Uses Cross-Cultural Perspectives to Examine Family Grief in 'The Darjeeling Limited'

The Darjeeling Limited critiques the Eat Pray Love-style travelogue with a sympathetic analysis of misunderstanding and sorrow as it follows three brothers called Francis, Peter, and Jack as they go on a journey of spiritual development and family reunification in India. Even though The Darjeeling Limited has long been regarded a small Wes Anderson film, it has become a beloved part of the Andersonian jigsaw, serving as a bridge between Anderson's family-oriented character studies of his early work, and the more detailed ensemble pieces of his later work. The Darjeeling Limited is Anderson's most visually stunning picture to date, and it uses that visual flair to tell a heartfelt and multifaceted story of development and loss.

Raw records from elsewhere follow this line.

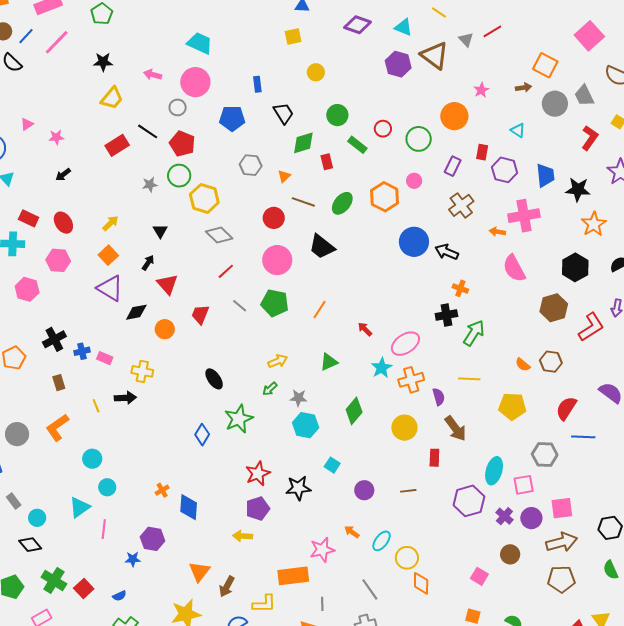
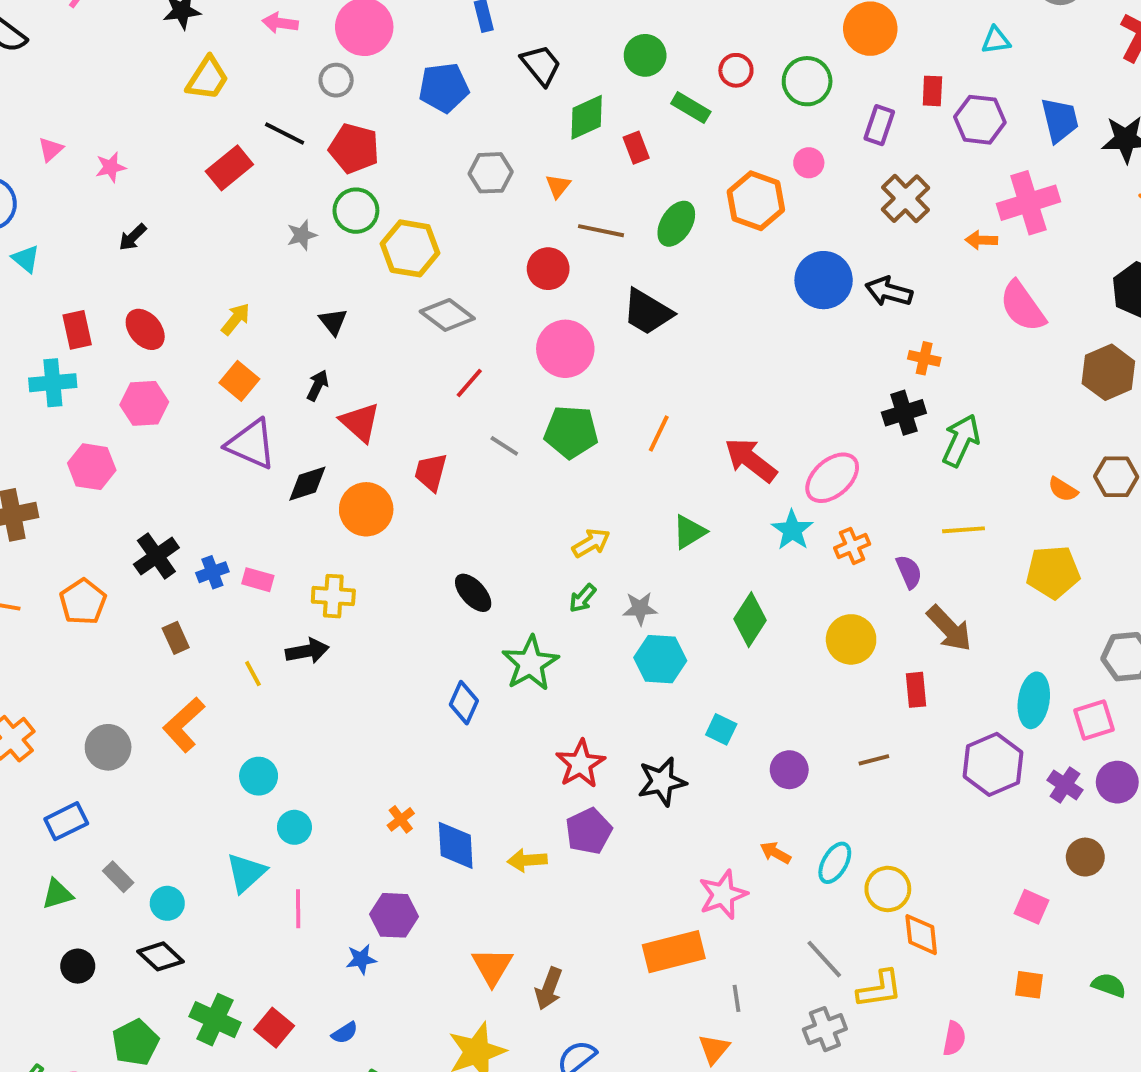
cyan triangle: (518, 130) -> (996, 40), turned -35
red rectangle: (29, 218) -> (77, 330), turned 60
orange circle: (165, 329) -> (366, 509), size x1.4
red arrow: (365, 329) -> (751, 460), size x1.8
orange cross: (411, 380) -> (852, 546), size x0.7
yellow arrow: (243, 536) -> (527, 860), moved
yellow L-shape: (264, 604) -> (880, 989), moved

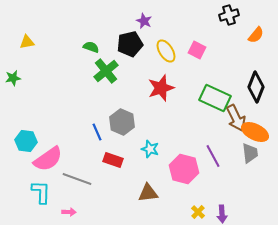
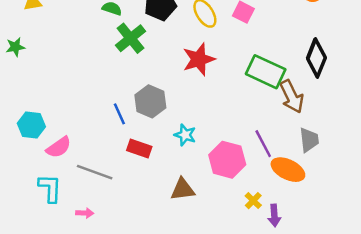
orange ellipse: (255, 132) -> (288, 170), moved
pink semicircle: (48, 159) -> (59, 147), size x0.7
yellow cross: (198, 212) -> (253, 201), moved

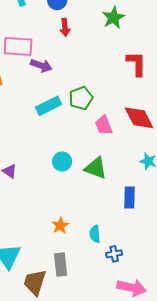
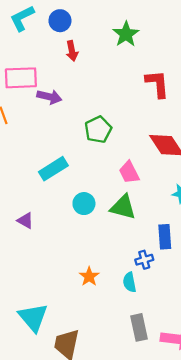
cyan rectangle: (48, 106) -> (53, 169), moved
pink trapezoid: (104, 125) -> (129, 172), moved
blue cross: (114, 254) -> (144, 260), moved
gray rectangle: (61, 265) -> (139, 327), moved

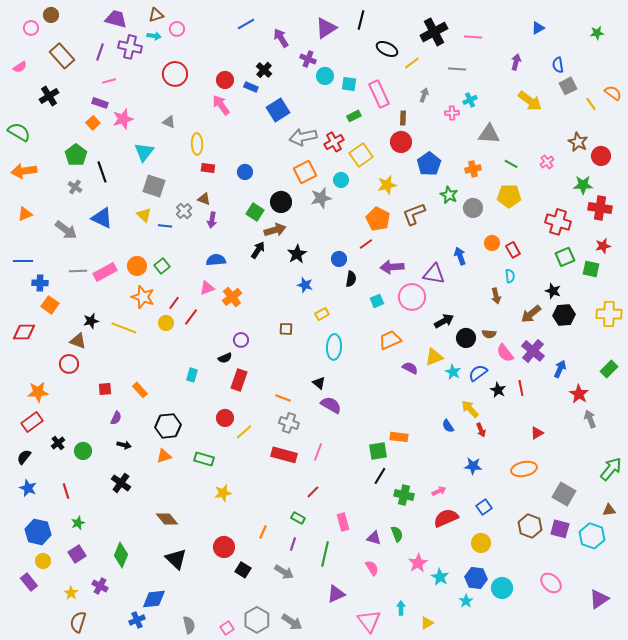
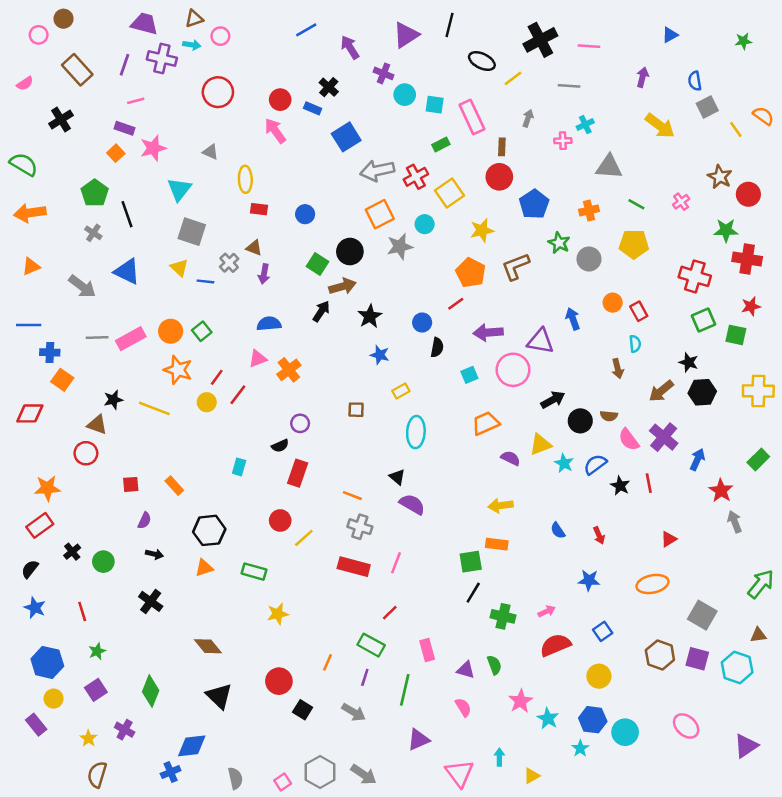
yellow arrow: (470, 409) -> (501, 506), moved, turned -54
green rectangle: (298, 518) -> (371, 645), size x1.5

It has been said that Anderson's focus on the brothers' mistaken attitude to cultural experiences in The Darjeeling Limited depicts the "lost in translation" experience of jointly grieving the death of their father, despite the film's worldwide viewpoint. A methodical meditation on the ever-changing process of grief, The Darjeeling Limited utilizes Anderson's narrative doubling between the village funeral and the short film of the father's funeral at the film's center. This, combined with Anderson's use of the train as a symbol of personal loss makes The Darjeeling Limited an effective meditation.

To depict their brothers' journey of self-discovery and reconciliation, Anderson draws on the richness of local Indian culture while also indicting the protagonists' willful ignorance of their relationship with a bereaved family and their place in the world at large. Anderson uses the perspective of curious visitors to the region while also paying reverent homage to the richness of Indian sociocultural rhythms across the country. To wit, Anderson chronicles the brothers' spiritual journey, which includes stops to Hindu temples, a Catholic convent in the Alps, and many more in between.

Anderson hints to the devastating legacy of Western colonialism in India by comparing the influence of Eastern and Western faiths on diverse communities and landscapes. This attacks the brothers' originally selfish feeling of self-actualization via their privileged experiences in another nation. Three central brothers can find both solace and peace through their educational international experiences thanks to Anderson's deft yet subtle shifting of the central narrative from the misguided "travelogue voyeurism" and into the nuanced personal experiences of "lost in translation," which is a delicate but powerful shift in perspective.

As a whole, the film's second act is one of its most emotionally and conceptually complex, with a little boy's death paralleled to the loss of their father. At the youngster's burial, after Jack had tried and failed in his attempt to save him from an onrushing river, his fellow villagers ask Francis, Peter, and Jack to show their forgiveness and wish for reconciliation for their failure to save the boy. Short vignette based on Jack's semi-autobiographical short tale shows the brothers arguing about their family automobile and their mother's absence on their trip to the burial of their father in India. After their father's death, the brothers' relationship begins to deteriorate, and the spectator sees it play out in real-time as the micronarrative progresses.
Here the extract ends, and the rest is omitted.